Unlike Owen or Sassoon who gave us searing images of the slaughter (“no passing bell for those who die as cattle”), Sorley’s poems are reflective, ambivalent, philosophical. The closest he comes to is describing the carnage is in his last poem:
When you see millions of the mouthless dead
Across your dreams in pale battalions go
Say not soft things.
When You See Millions Of The Mouthless Dead (1915)

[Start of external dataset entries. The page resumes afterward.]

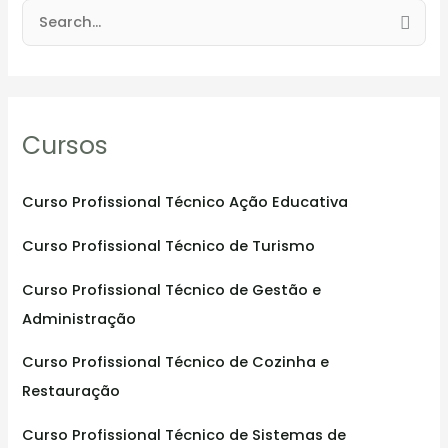
S
e
a
r
Cursos
c
h
f
Curso Profissional Técnico Ação Educativa
o
Curso Profissional Técnico de Turismo
r
:
Curso Profissional Técnico de Gestão e
Administração
Curso Profissional Técnico de Cozinha e
Restauração
Curso Profissional Técnico de Sistemas de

but the poem’s main intent seems to be to warn against sentimentalising the dead
Say only this, “They are dead”.
At the outbreak of the war Sorley was studying at the University of Jenna in Germany and had developed a love of Germany and its culture. He detested the jingoism and demonising of Germany which Lord Kitchener used to whip up enthusiasm for the war. He described his stance as “unenthusiastic patriotism” and saw the war as deplorable but necessary to limit the Kaiser’s megalomania. “Serving one’s country is”, he wrote to a friend, “so unpicturesque and unheroic when it comes to the point”. If these views were heretical at the time, his poem “To Germany” now strikes a visionary note of reconciliation
“When it is peace, then we may view again
With new-won eyes each other’s truer form
And wonder. Grown more loving-kind and warm
We’ll grasp firm hands and laugh at the old pain,
When it is peace. But until peace, the storm
The darkness and the thunder and the rain.
To Germany (1914) extract
Thanks to Wood, his best-known poem now is Expectans Expectavi. The title refers to Psalm 40 “I waited patiently for the Lord” (RSV). It finishes with these three beguiling stanzas, offering an extraordinary image of what scripture calls “the heart”, not the beating organ, but the centre of our being:
I have a temple I do not
Visit, a heart I have forgot,
A self that I have never met,
A secret shrine — and yet, and yet
This sanctuary of my soul
Unwitting I keep white and whole,
Unlatched and lit, if Thou should’st care
To enter or to tarry there.
With parted lips and outstretched hands
And listening ears Thy servant stands,
Call Thou early, call Thou late,
To Thy great service dedicate.
There is a depth and maturity in these words which is remarkable in someone so young. Patiently waiting for God maybe the primary labour of the spiritual life, but it’s often a lesson that comes in later years. Sorley recognises this – “I do not visit” – but is nevertheless aware of what he neglects. His language is simple and exquisitely chosen. Look how “And yet, and yet” bridges the two verses and also introduces a reflective tone, slowing down the rhythm of the short rhyming couplets. Perhaps the most powerful word is “unwitting”. It suggests that our hearts will always be ready – “unlatched and lit” – without any conscious effort on our part and that we need to do nothing to prepare for God to visit other than “stand”. This is a notion which is profoundly comforting and theologically astute.
To speculate on what Sorley might have written had be survived the horrors of Loos is futile. But let’s allow him to remind us that the millions who lost their lives, on both side, were human beings longing for peace, not cattle.